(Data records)
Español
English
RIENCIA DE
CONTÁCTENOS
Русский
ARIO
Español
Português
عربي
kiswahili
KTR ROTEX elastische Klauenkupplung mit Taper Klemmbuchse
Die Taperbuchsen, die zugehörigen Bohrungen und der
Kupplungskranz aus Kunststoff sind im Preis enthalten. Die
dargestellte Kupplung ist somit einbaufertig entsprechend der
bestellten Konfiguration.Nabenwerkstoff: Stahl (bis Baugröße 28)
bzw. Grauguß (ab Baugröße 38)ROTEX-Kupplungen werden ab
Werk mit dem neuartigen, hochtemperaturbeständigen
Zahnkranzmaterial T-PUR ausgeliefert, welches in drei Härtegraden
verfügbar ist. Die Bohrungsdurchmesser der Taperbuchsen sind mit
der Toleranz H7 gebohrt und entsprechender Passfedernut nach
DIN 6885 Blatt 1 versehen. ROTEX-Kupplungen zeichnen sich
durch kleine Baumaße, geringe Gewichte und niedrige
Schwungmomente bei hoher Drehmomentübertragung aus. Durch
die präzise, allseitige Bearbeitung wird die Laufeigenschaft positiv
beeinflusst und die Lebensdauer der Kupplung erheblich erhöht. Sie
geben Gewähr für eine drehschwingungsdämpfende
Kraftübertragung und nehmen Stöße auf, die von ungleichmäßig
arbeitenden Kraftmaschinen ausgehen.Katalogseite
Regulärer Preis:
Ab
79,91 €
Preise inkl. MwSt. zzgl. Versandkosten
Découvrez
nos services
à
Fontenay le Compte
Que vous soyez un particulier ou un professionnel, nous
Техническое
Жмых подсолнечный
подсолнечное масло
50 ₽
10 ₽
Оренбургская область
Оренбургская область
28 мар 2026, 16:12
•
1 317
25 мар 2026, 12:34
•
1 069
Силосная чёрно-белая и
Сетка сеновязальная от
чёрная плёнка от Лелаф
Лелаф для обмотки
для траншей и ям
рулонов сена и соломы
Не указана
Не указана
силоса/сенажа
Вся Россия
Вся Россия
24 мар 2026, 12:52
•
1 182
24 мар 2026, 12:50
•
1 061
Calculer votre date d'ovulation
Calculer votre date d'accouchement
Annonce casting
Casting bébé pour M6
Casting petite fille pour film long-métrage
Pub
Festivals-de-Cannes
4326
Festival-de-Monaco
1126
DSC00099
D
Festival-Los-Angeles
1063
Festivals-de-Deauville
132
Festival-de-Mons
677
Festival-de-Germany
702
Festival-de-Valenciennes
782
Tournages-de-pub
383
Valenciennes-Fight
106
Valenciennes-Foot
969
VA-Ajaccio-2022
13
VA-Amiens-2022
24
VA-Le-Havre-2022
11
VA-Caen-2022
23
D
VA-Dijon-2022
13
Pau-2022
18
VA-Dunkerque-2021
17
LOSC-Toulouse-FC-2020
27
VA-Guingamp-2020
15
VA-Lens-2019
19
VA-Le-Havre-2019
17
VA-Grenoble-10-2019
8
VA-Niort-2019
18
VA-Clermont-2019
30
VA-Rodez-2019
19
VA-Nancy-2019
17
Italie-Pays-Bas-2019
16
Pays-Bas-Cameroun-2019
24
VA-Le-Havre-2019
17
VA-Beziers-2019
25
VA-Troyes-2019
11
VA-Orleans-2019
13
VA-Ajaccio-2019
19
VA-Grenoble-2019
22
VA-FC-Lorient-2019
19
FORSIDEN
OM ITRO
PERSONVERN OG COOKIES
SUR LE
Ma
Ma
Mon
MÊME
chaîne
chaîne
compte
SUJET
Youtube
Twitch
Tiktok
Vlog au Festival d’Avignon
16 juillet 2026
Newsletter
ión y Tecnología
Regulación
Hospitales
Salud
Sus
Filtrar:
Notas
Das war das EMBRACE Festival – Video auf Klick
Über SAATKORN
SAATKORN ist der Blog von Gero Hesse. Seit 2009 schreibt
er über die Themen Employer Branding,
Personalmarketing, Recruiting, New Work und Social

YOUR GOAL :: Each line carrying the string "Taperbuchsen" should be copied out from the entries.

WRITTEN ANSWER ::
Die Taperbuchsen, die zugehörigen Bohrungen und der
verfügbar ist. Die Bohrungsdurchmesser der Taperbuchsen sind mit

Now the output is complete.